All of the listing should be output exactly, apart from the pictures.

##### DATA PROVIDED #####

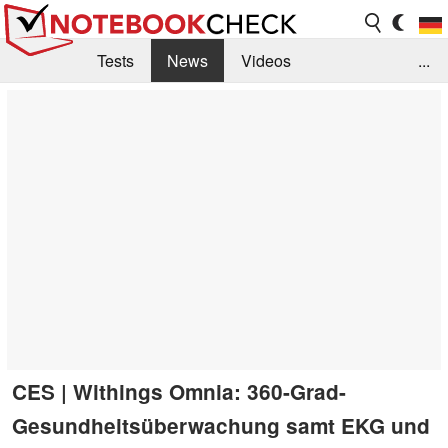
Tests
News
Videos
...
Benchmarks & Tech
Externe Tests
Kaufberatung
Deals
Suche
Jobs
Forum
CES | Withings Omnia: 360-Grad-
Gesundheitsüberwachung samt EKG und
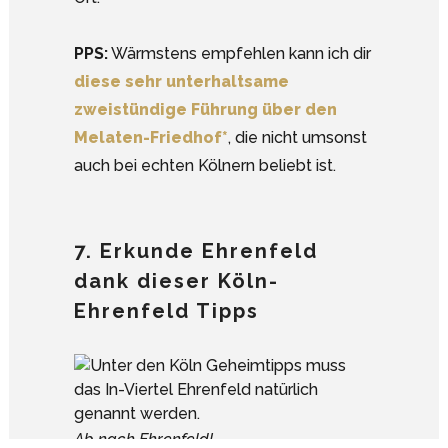
PPS:
Wärmstens empfehlen kann ich dir
diese sehr unterhaltsame
zweistündige Führung über den
Melaten-Friedhof*
, die nicht umsonst
auch bei echten Kölnern beliebt ist.
7. Erkunde Ehrenfeld
dank dieser Köln-
Ehrenfeld Tipps
Google Analytics deaktivieren.
Ab nach Ehrenfeld!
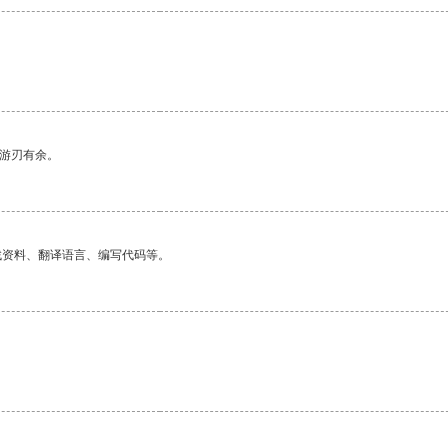
中游刃有余。
找资料、翻译语言、编写代码等。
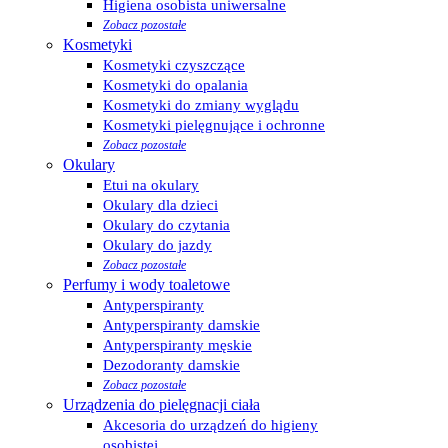
Higiena osobista uniwersalne
Zobacz pozostałe
Kosmetyki
Kosmetyki czyszczące
Kosmetyki do opalania
Kosmetyki do zmiany wyglądu
Kosmetyki pielęgnujące i ochronne
Zobacz pozostałe
Okulary
Etui na okulary
Okulary dla dzieci
Okulary do czytania
Okulary do jazdy
Zobacz pozostałe
Perfumy i wody toaletowe
Antyperspiranty
Antyperspiranty damskie
Antyperspiranty męskie
Dezodoranty damskie
Zobacz pozostałe
Urządzenia do pielęgnacji ciała
Akcesoria do urządzeń do higieny
osobistej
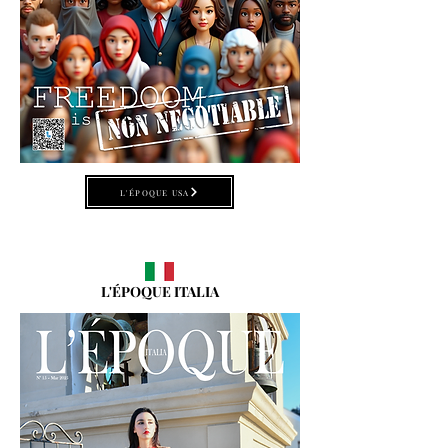
L'ÉPOQUE USA
L'ÉPOQUE ITALIA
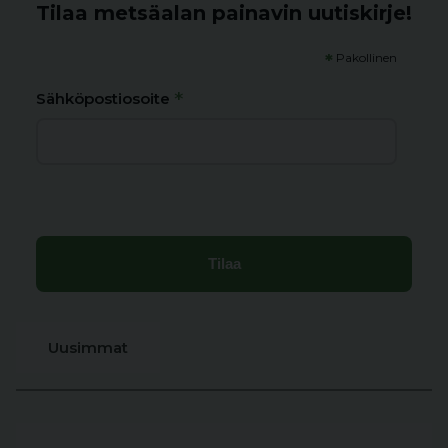
Tilaa metsäalan painavin uutiskirje!
*
Pakollinen
*
Sähköpostiosoite
Uusimmat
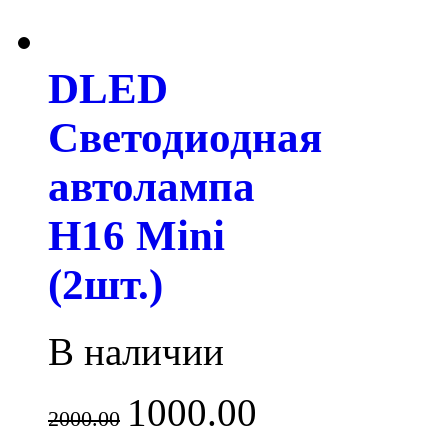
DLED
Светодиодная
автолампа
H16 Mini
(2шт.)
В наличии
1000.00
2000.00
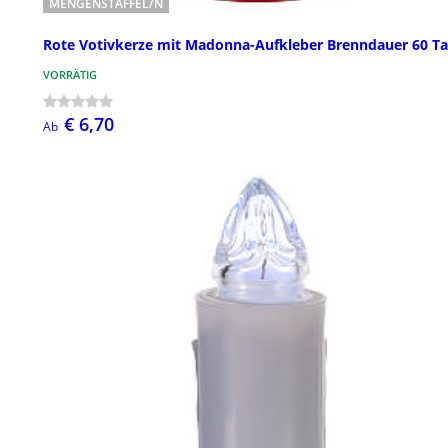
MENGENSTAFFEL/N
Rote Votivkerze mit Madonna-Aufkleber Brenndauer 60 T
VORRÄTIG
€ 6,70
Ab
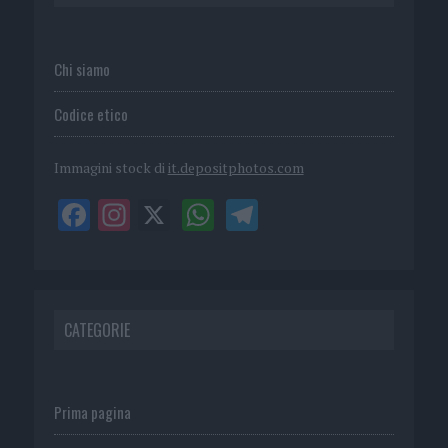
Chi siamo
Codice etico
Immagini stock di
it.depositphotos.com
CATEGORIE
Prima pagina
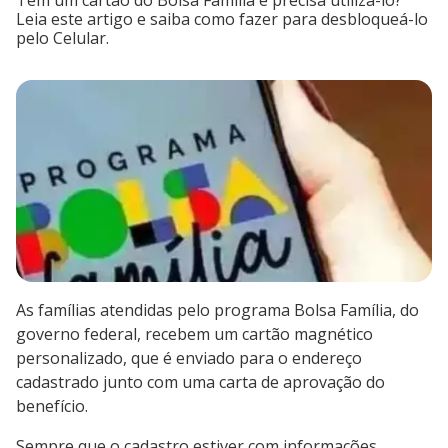
Tem um cartão do Bolsa Família e precisa utilizá-lo?
Leia este artigo e saiba como fazer para desbloqueá-lo
pelo Celular.
As famílias atendidas pelo programa Bolsa Família, do
governo federal, recebem um cartão magnético
personalizado, que é enviado para o endereço
cadastrado junto com uma carta de aprovação do
benefício.
Sempre que o cadastro estiver com informações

#####

## ANSWER TO THIS TASK
Tests
News
Videos
...
Benchmarks & Tech
Externe Tests
Kaufberatung
Deals
Suche
Jobs
Forum
CES | Withings Omnia: 360-Grad-
Gesundheitsüberwachung samt EKG und
PPS:
Wärmstens empfehlen kann ich dir
diese sehr unterhaltsame
zweistündige Führung über den
Melaten-Friedhof*
, die nicht umsonst
auch bei echten Kölnern beliebt ist.
7. Erkunde Ehrenfeld
dank dieser Köln-
Ehrenfeld Tipps
Google Analytics deaktivieren.
Ab nach Ehrenfeld!
中游刃有余。
找资料、翻译语言、编写代码等。
Higiena osobista uniwersalne
Zobacz pozostałe
Kosmetyki
Kosmetyki czyszczące
Kosmetyki do opalania
Kosmetyki do zmiany wyglądu
Kosmetyki pielęgnujące i ochronne
Zobacz pozostałe
Okulary
Etui na okulary
Okulary dla dzieci
Okulary do czytania
Okulary do jazdy
Zobacz pozostałe
Perfumy i wody toaletowe
Antyperspiranty
Antyperspiranty damskie
Antyperspiranty męskie
Dezodoranty damskie
Zobacz pozostałe
Urządzenia do pielęgnacji ciała
Akcesoria do urządzeń do higieny
osobistej
L'ÉPOQUE USA
L'ÉPOQUE ITALIA
Tilaa metsäalan painavin uutiskirje!
*
Pakollinen
*
Sähköpostiosoite
Uusimmat
DLED
Светодиодная
автолампа
H16 Mini
(2шт.)
В наличии
1000.00
2000.00
MENGENSTAFFEL/N
Rote Votivkerze mit Madonna-Aufkleber Brenndauer 60 T
VORRÄTIG
€ 6,70
Ab
Chi siamo
Codice etico
Immagini stock di
it.depositphotos.com
CATEGORIE
Prima pagina
Tem um cartão do Bolsa Família e precisa utilizá-lo?
Leia este artigo e saiba como fazer para desbloqueá-lo
pelo Celular.
As famílias atendidas pelo programa Bolsa Família, do
governo federal, recebem um cartão magnético
personalizado, que é enviado para o endereço
cadastrado junto com uma carta de aprovação do
benefício.
Sempre que o cadastro estiver com informações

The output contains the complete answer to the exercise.